WORK INSTRUCTION:
The expected answer is the data below, printed verbatim without its pictures.

EXCERPTED DATA:

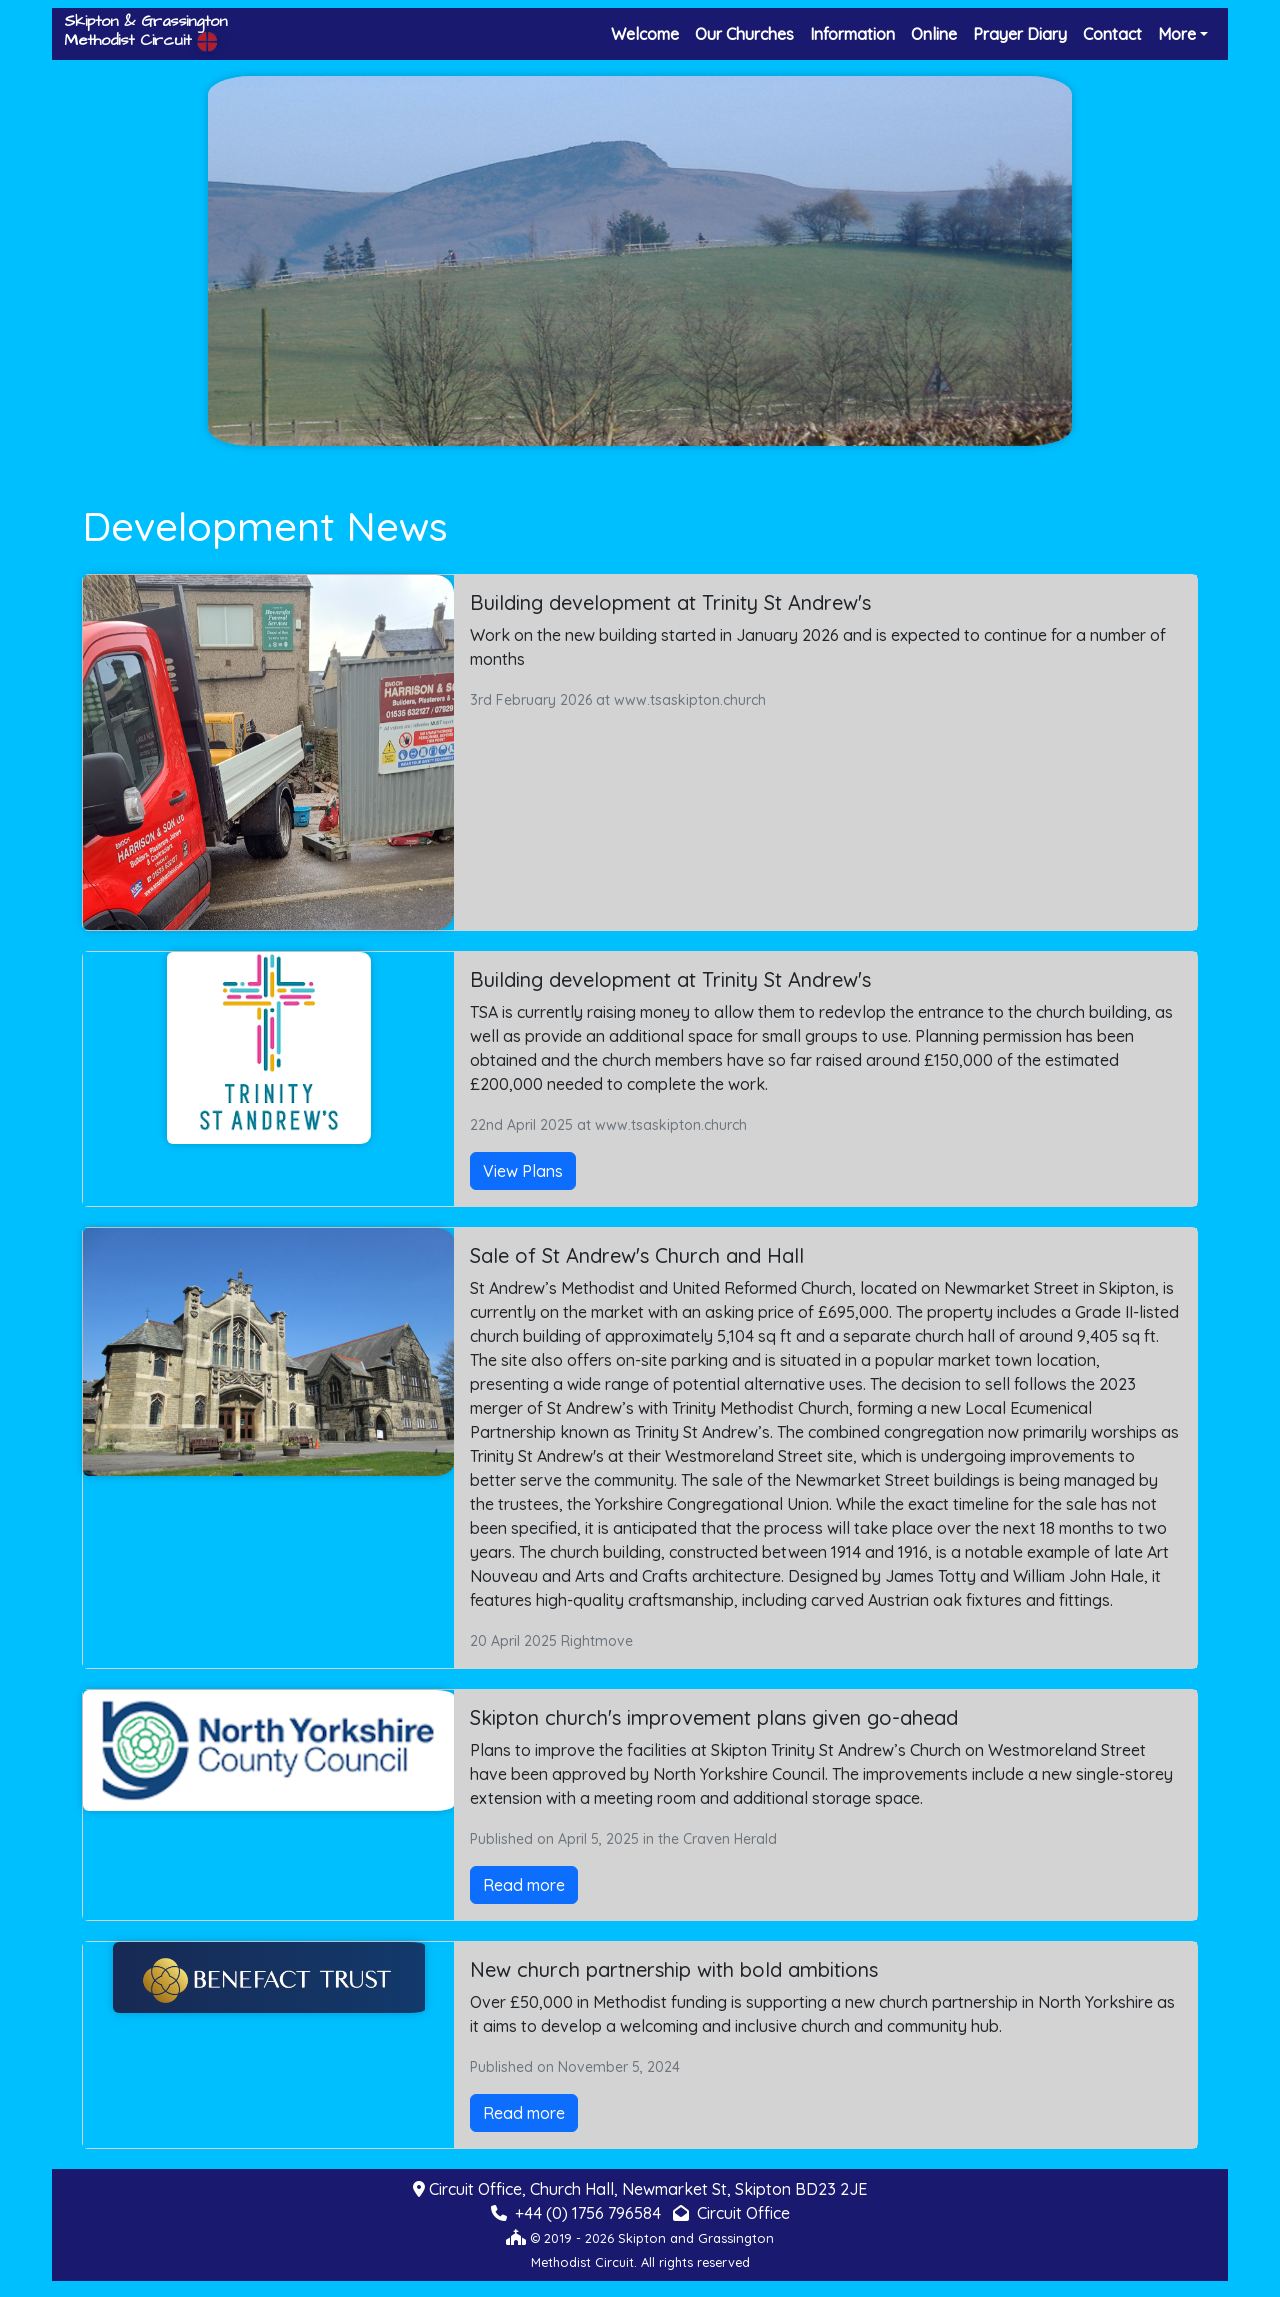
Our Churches (744, 34)
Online (934, 34)
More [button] (1177, 34)
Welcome (645, 34)
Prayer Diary (1020, 34)
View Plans (523, 1171)
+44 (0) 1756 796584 (588, 2213)
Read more (524, 1885)
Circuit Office (743, 2213)
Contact (1112, 34)
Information (852, 34)
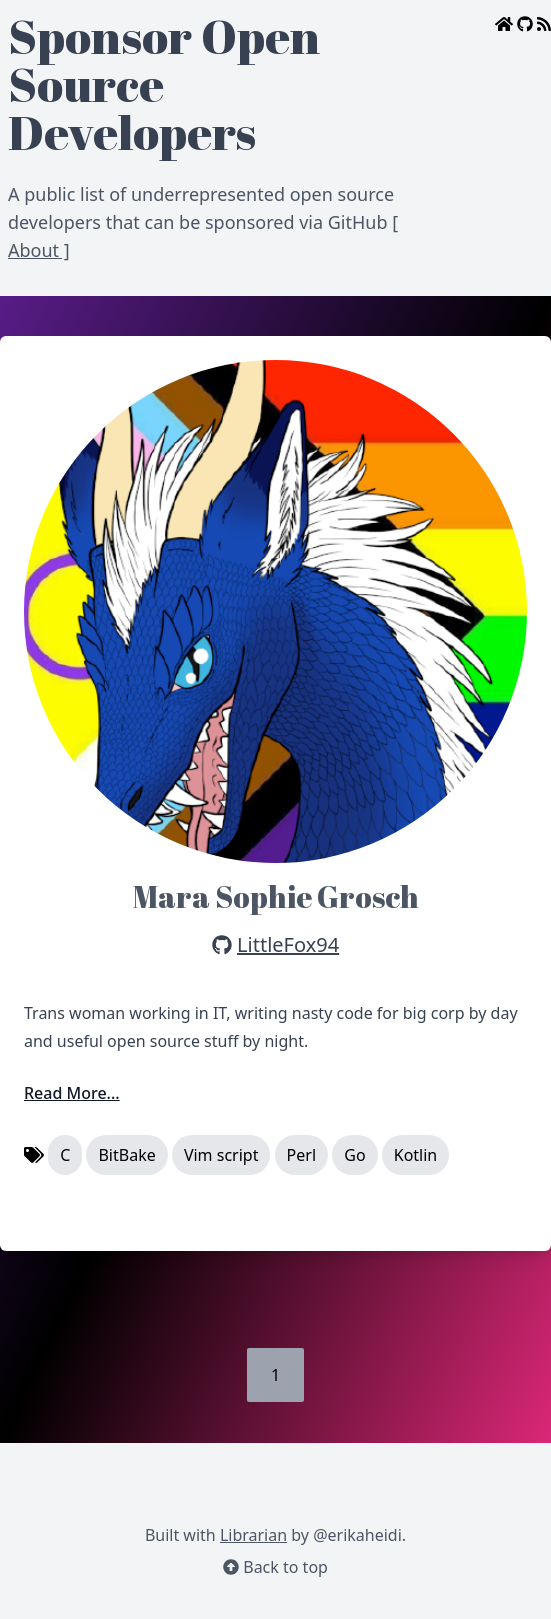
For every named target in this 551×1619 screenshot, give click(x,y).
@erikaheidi (357, 1535)
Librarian (253, 1535)
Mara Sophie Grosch (276, 896)
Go (354, 1155)
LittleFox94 (288, 944)
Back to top (275, 1567)
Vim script (221, 1155)
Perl (301, 1155)
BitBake (126, 1155)
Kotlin (416, 1155)
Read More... (72, 1093)
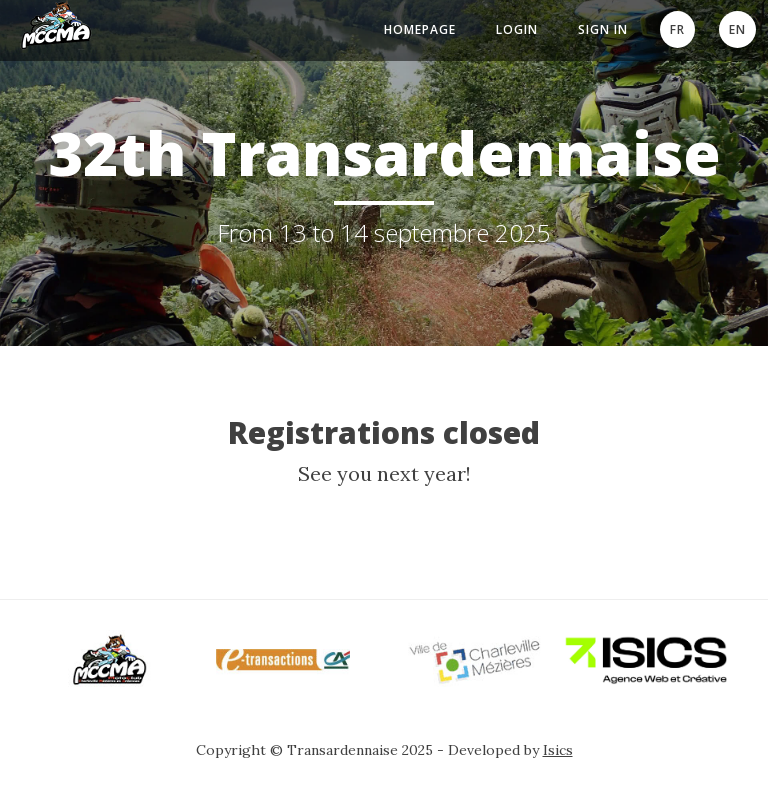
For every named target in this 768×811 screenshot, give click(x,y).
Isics (558, 750)
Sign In (603, 29)
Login (517, 29)
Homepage (420, 29)
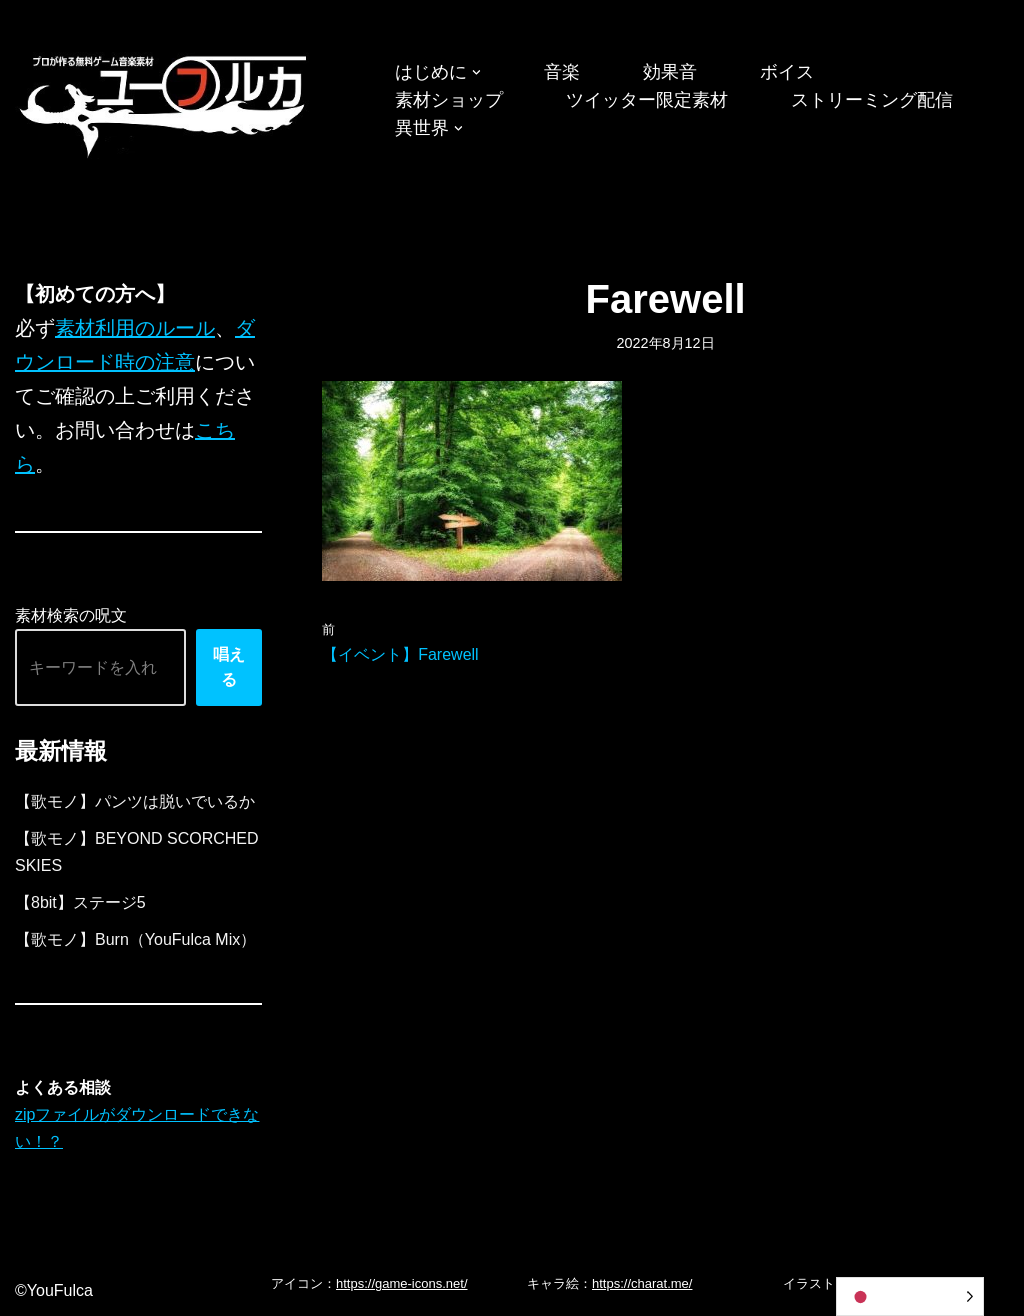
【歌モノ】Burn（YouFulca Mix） (135, 939)
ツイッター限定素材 (647, 100)
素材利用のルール (135, 328)
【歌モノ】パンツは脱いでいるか (135, 801)
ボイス (787, 72)
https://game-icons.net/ (402, 1283)
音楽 (562, 72)
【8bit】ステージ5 (80, 902)
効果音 (670, 72)
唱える (229, 667)
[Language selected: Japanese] (910, 1296)
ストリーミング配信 (872, 100)
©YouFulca (54, 1290)
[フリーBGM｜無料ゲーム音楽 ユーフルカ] (165, 102)
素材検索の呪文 (71, 615)
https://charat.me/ (642, 1283)
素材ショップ (449, 100)
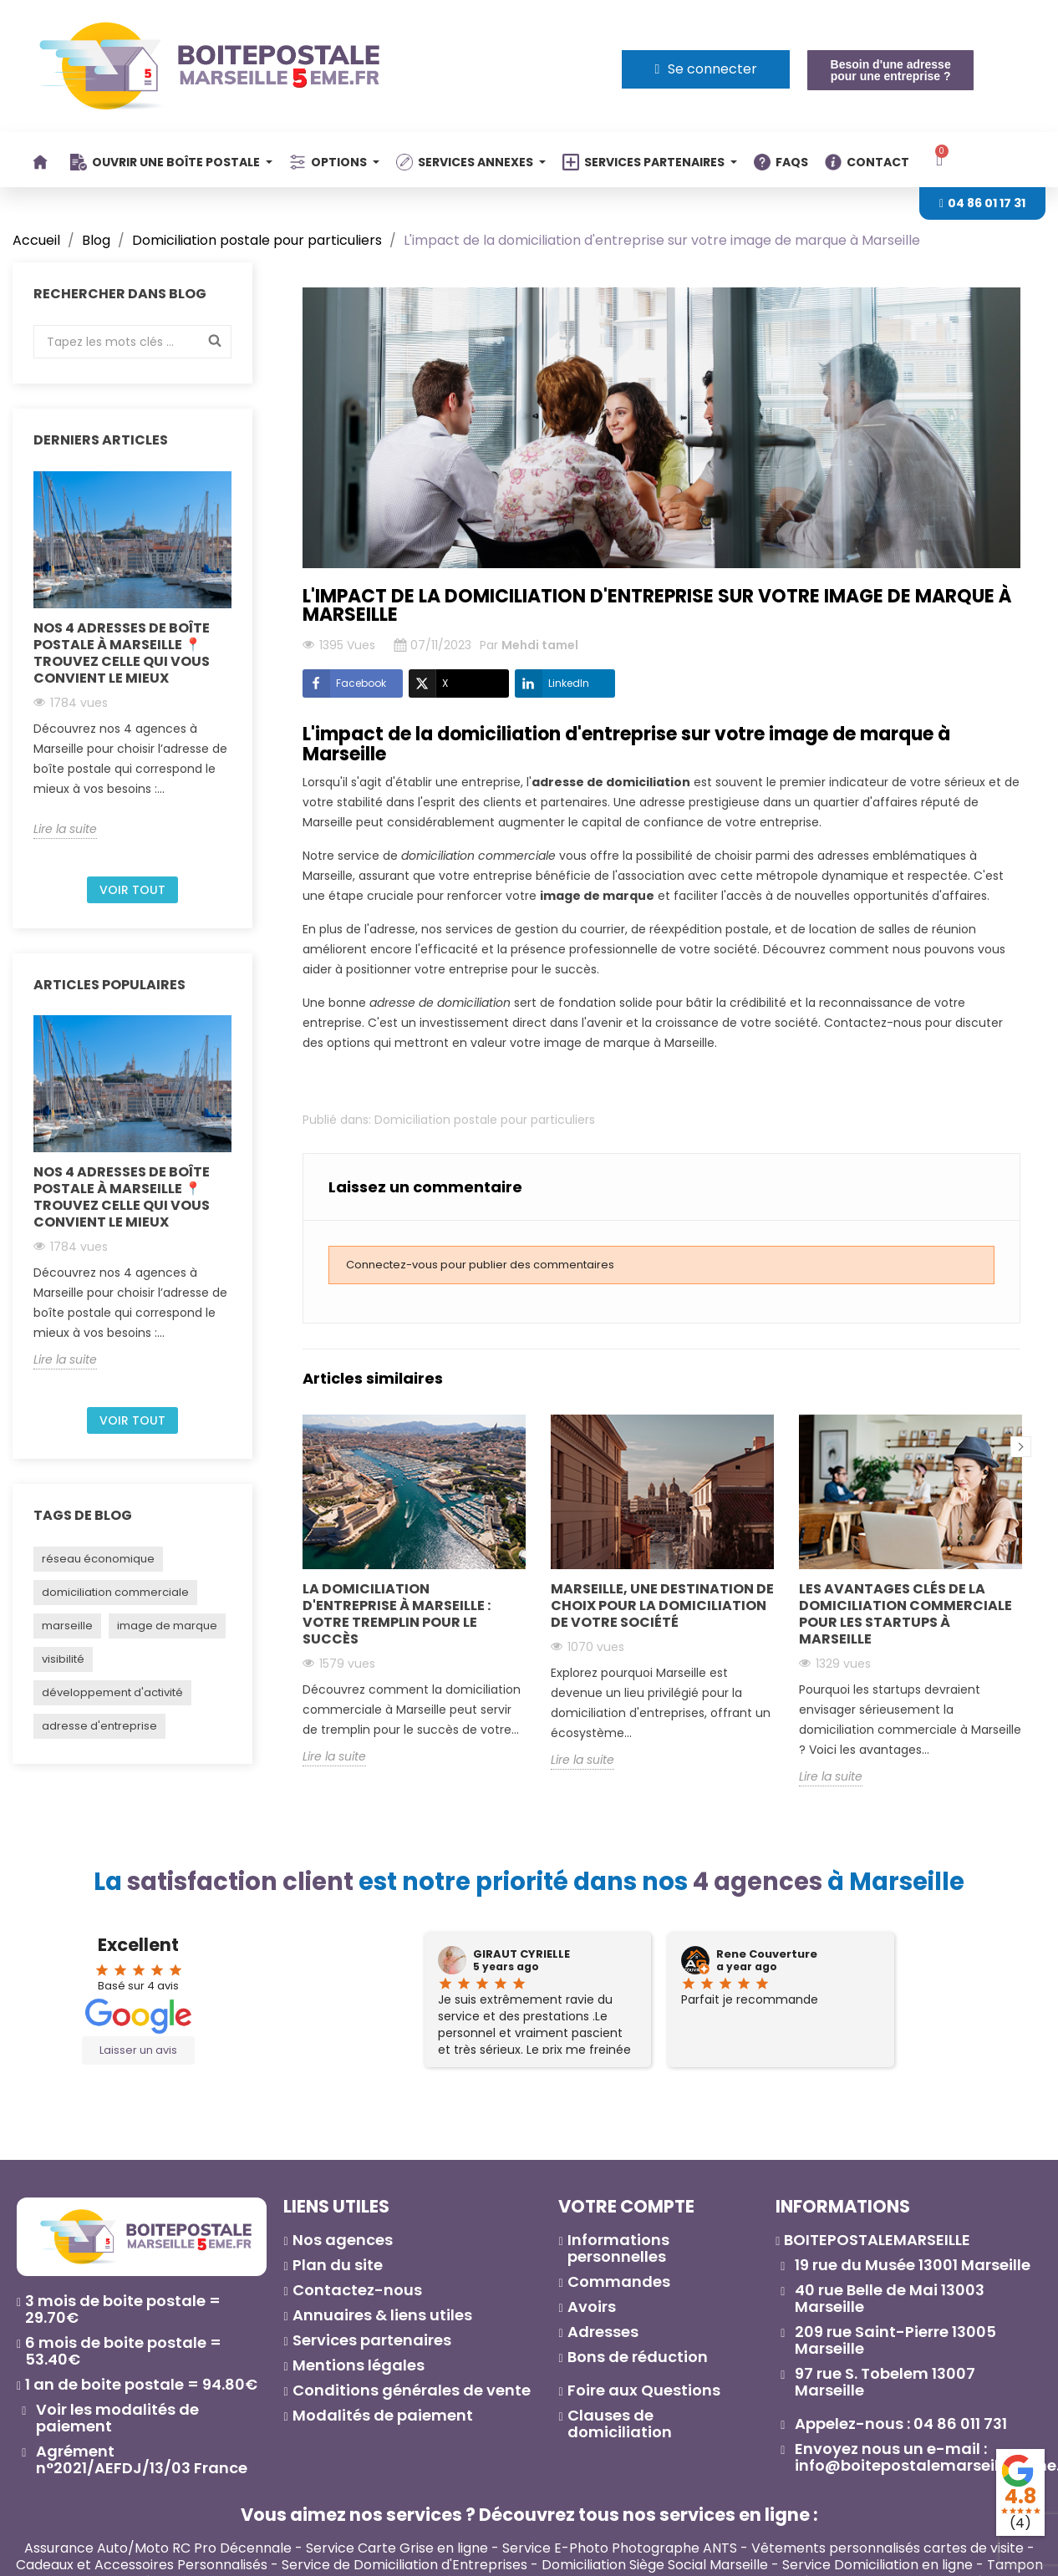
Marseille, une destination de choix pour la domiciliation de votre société (662, 1605)
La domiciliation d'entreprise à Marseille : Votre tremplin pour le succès (397, 1614)
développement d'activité (112, 1692)
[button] (890, 70)
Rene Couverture (766, 1954)
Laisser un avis (138, 2050)
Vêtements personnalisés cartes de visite (887, 2548)
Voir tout (132, 890)
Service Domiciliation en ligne (877, 2564)
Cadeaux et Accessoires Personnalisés (141, 2564)
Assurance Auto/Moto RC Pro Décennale (158, 2548)
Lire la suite (65, 829)
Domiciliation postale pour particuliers (484, 1119)
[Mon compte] (706, 69)
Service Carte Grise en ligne (397, 2548)
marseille (67, 1625)
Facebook (344, 683)
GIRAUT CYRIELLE (521, 1954)
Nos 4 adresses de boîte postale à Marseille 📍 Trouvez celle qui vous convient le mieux (121, 653)
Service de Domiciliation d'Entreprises (404, 2564)
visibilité (63, 1659)
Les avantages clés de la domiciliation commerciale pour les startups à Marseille (905, 1614)
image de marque (167, 1625)
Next (1020, 1446)
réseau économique (98, 1559)
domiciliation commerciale (115, 1592)
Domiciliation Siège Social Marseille (655, 2564)
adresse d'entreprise (99, 1726)
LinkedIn (552, 683)
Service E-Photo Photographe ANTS (619, 2548)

OUTPUT BELOW:
Our Churches (744, 34)
Online (934, 34)
More [button] (1177, 34)
Welcome (645, 34)
Prayer Diary (1020, 34)
View Plans (523, 1171)
+44 (0) 1756 796584 (588, 2213)
Read more (524, 1885)
Circuit Office (743, 2213)
Contact (1112, 34)
Information (852, 34)
For every named target in this 551×1619 screenshot, give click(x,y).
@erikaheidi (357, 1535)
Librarian (253, 1535)
Mara Sophie Grosch (276, 896)
Go (354, 1155)
LittleFox94 (288, 944)
Back to top (275, 1567)
Vim script (221, 1155)
Perl (301, 1155)
BitBake (126, 1155)
Kotlin (416, 1155)
Read More... (72, 1093)
For every named target in this 768×811 screenshot, give click(x,y).
Isics (558, 750)
Sign In (603, 29)
Login (517, 29)
Homepage (420, 29)
【歌モノ】Burn（YouFulca Mix） (135, 939)
ツイッター限定素材 (647, 100)
素材利用のルール (135, 328)
【歌モノ】パンツは脱いでいるか (135, 801)
ボイス (787, 72)
https://game-icons.net/ (402, 1283)
音楽 (562, 72)
【8bit】ステージ5 (80, 902)
効果音 (670, 72)
唱える (229, 667)
[Language selected: Japanese] (910, 1296)
ストリーミング配信 (872, 100)
©YouFulca (54, 1290)
[フリーBGM｜無料ゲーム音楽 ユーフルカ] (165, 102)
素材検索の呪文 (71, 615)
https://charat.me/ (642, 1283)
素材ショップ (449, 100)
Marseille, une destination de choix pour la domiciliation de votre société (662, 1605)
La domiciliation d'entreprise à Marseille : Votre tremplin pour le succès (397, 1614)
développement d'activité (112, 1692)
[button] (890, 70)
Rene Couverture (766, 1954)
Laisser un avis (138, 2050)
Vêtements personnalisés cartes de visite (887, 2548)
Voir tout (132, 890)
Service Domiciliation en ligne (877, 2564)
Cadeaux et Accessoires Personnalisés (141, 2564)
Assurance Auto/Moto RC Pro Décennale (158, 2548)
Lire la suite (65, 829)
Domiciliation postale pour particuliers (484, 1119)
[Mon compte] (706, 69)
Service Carte Grise en ligne (397, 2548)
marseille (67, 1625)
Facebook (344, 683)
GIRAUT CYRIELLE (521, 1954)
Nos 4 adresses de boîte postale à Marseille 📍 Trouvez celle qui vous convient le mieux (121, 653)
Service de Domiciliation d'Entreprises (404, 2564)
visibilité (63, 1659)
Les avantages clés de la domiciliation commerciale pour les startups à Marseille (905, 1614)
image de marque (167, 1625)
Next (1020, 1446)
réseau économique (98, 1559)
domiciliation commerciale (115, 1592)
Domiciliation Siège Social Marseille (655, 2564)
adresse d'entreprise (99, 1726)
LinkedIn (552, 683)
Service E-Photo Photographe ANTS (619, 2548)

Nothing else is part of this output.